17. The computer-implemented method of claim 16, further comprising generating the group diversity scores by:
determining sets of anomalous metric scores for the anomalous metrics associated with the nodes in connected node groups; and
generating the group diversity scores by combining the sets of anomalous metric scores.
18. The computer-implemented method of claim 15, further comprising generating the model diversity score by:
determining the group diversity scores for each connected node group in the graph; and
generating the model diversity score by averaging the group diversity scores.

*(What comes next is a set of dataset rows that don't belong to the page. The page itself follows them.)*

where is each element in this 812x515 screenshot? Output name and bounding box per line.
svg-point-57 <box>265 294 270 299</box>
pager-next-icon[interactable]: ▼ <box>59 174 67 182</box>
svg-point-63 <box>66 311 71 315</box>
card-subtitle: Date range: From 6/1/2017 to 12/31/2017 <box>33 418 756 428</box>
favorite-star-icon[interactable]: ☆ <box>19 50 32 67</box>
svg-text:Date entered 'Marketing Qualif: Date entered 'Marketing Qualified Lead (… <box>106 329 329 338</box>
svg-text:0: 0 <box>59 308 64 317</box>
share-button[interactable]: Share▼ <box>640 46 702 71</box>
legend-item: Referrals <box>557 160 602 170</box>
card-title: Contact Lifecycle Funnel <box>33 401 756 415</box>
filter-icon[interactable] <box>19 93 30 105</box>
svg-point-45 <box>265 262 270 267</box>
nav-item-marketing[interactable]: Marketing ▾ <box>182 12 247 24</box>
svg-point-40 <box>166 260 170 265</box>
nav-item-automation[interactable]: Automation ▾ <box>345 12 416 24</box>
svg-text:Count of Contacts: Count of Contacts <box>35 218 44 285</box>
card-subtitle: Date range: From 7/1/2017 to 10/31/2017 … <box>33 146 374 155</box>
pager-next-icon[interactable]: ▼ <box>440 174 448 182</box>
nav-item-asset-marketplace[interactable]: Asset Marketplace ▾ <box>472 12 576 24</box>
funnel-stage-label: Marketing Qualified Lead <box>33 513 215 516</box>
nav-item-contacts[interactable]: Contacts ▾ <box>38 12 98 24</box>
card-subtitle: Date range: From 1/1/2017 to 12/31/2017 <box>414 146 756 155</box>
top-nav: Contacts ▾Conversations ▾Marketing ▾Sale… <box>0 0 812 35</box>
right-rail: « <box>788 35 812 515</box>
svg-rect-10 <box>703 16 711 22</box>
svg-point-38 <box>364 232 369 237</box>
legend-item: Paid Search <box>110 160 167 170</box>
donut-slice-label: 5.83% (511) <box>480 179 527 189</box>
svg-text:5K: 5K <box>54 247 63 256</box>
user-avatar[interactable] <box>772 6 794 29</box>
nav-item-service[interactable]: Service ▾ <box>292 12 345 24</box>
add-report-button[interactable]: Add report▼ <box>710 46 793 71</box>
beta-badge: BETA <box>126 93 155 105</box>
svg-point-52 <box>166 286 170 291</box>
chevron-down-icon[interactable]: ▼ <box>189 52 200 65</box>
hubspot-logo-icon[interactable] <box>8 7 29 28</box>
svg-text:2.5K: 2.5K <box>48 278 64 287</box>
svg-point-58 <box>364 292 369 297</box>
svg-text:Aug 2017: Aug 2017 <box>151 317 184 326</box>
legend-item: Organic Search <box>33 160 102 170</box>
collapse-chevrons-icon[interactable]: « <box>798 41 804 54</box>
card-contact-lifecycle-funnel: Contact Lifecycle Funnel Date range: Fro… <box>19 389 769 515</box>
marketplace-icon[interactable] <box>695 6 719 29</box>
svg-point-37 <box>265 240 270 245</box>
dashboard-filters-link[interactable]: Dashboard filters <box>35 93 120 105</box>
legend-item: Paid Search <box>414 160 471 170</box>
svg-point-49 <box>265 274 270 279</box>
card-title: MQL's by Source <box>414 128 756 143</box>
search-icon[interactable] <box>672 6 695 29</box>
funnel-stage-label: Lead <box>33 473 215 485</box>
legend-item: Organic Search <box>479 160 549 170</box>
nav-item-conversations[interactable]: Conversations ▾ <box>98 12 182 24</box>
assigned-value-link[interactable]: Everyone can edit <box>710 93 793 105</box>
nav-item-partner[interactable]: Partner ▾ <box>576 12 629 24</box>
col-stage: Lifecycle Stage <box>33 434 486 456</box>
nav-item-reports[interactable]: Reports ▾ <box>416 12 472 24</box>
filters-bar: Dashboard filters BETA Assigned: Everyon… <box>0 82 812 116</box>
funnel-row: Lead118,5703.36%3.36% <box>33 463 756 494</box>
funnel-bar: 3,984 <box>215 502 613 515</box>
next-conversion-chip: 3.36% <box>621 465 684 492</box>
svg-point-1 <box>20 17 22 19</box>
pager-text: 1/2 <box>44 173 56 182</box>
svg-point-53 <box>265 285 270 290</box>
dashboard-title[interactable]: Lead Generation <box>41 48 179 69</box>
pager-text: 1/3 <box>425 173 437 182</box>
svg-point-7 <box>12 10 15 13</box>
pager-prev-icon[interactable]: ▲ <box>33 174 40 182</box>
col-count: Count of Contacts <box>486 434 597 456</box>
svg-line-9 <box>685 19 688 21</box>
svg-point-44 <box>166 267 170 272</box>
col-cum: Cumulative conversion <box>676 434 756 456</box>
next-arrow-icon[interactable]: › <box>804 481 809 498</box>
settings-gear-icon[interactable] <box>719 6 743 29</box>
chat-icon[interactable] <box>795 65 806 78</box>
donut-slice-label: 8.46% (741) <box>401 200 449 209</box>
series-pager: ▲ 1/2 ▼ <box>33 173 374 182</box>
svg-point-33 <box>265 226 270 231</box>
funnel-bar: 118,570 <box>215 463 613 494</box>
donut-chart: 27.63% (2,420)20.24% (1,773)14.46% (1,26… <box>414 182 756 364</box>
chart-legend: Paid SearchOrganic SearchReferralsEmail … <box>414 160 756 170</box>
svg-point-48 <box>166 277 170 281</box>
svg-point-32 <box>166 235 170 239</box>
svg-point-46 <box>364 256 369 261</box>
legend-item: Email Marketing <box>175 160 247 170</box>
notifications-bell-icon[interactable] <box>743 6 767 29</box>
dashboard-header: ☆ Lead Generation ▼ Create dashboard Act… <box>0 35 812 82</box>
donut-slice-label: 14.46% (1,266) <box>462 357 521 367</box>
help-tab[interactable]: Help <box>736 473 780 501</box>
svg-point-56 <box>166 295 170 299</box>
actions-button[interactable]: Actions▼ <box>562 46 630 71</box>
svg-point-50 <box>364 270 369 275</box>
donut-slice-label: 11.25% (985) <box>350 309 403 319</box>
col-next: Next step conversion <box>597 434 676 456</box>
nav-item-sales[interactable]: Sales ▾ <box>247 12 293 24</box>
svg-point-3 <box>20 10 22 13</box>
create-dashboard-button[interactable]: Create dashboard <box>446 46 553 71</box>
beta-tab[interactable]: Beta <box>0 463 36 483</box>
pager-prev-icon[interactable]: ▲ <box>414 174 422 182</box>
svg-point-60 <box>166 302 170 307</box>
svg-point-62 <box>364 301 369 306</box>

19. The computer-implemented method of claim 15, wherein:
each anomalous metric in the set of anomalous metrics is associated with a metric having a metric name and a set of dimensions; and
anomalous metrics are uniquely identified by combining the metric name with the set of dimensions as a metric identifier.
20. A system comprising:
a processing system having a processor; and
a computer memory including instructions that, when executed by the processing system, cause the system to carry out operations comprising:
identifying a set of generative text responses from a generative AI model in response to providing the generative AI model with sets of anomalous metrics, wherein a first generative text response from the set of generative text responses corresponds to a first set of anomalous metrics from the sets of anomalous metrics provided to the generative AI model;
generating a graph with a set of nodes based on the set of generative text responses, wherein a first node in the graph corresponds to the first generative text response and is associated with the first set of anomalous metrics;
determining a first group diversity score for a first connected node group that includes the first node based on anomalous metrics associated with nodes within the first connected node group including the first set of anomalous metrics;
determining a model diversity score for the generative AI model based on combining multiple group diversity scores including the first group diversity score; and
providing a model diversity indication for the generative AI model that is based on the model diversity score.